What Can Be Done with Felonious Members of Congress?
In 1989 when the Exxon oil tanker Valdez ran onto the Prince William Sound's Bligh Reef in Alaska and polluted the waters along 1,000 miles of Alaskan shoreline because its captain was drunk, protestors took to singing a parody of this old children’s song: “What do you do with a drunken sailor, early in the morning? Make him captain of an Exxon tanker.”
The question could be raised similarly about what do you do with a felonious, and perhaps traitorous member of Congress? Well, for the Democrats, you place them in positions of leadership (at least until the member’s actions become known widespread). By now I’m certain most, if not all, of those reading this have heard the reports of how Democratic Representative and former head of the Democratic National Committee, Debbie Wasserman Schultz, hired Muslim individuals to be her IT technicians. These technicians had access to hers and a number of other Democratic Representatives’ computers and who knows how much sensitive data in our government files. These same individuals defrauded us taxpayers and one was even caught trying to flee the country. We now learn that Congresswoman Schultz continued payments to him and some of the others after they had been blocked from having access to the House computer network and could not perform the work for which they supposed had been engaged.

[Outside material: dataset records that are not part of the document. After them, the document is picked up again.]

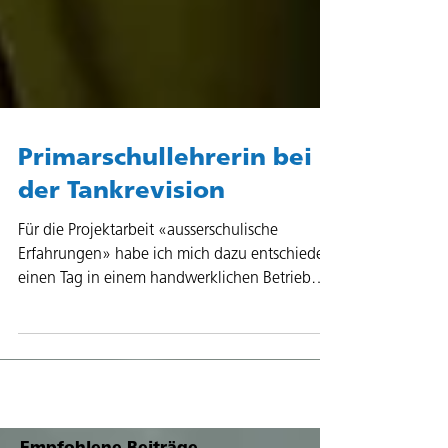
Primarschullehrerin bei
der Tankrevision
Für die Projektarbeit «ausserschulische
Erfahrungen» habe ich mich dazu entschieden,
einen Tag in einem handwerklichen Betrieb
Luft zu...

So what can be done with members of Congress who act so egregiously? There’s the standard answer – vote them out of office. Yet as someone who twice attempted in the primaries to oust a long, long-term Congressman , that is seldom done as they have too much money, influence and too many connections. However, there is another way, but it takes more political courage than those sitting in Congress seldom exhibit.
Article I, Section 5, Clause 2 of the Constitution contains this remedy:
“Each House may determine the Rules of its Proceedings, punish its Members for disorderly Behaviour, and, with the Concurrence of two thirds, expel a member.”
I would say that Congresswoman Schultz’s actions certainly meet that rather low bar of “disorderly Behaviour” wouldn’t you? There should be an immediate appointment of a special prosecutor to investigate her actions, and when all is brought forth, the other members of Congress should expel her. But we all know that will never happen because far too many of those in Congress could also fall into similar condemnation. After all, there is that long-standing principle of “Honor among thieves” in play with members of our Congress. Would that we’d just have a smattering of pure, plain old “honor”.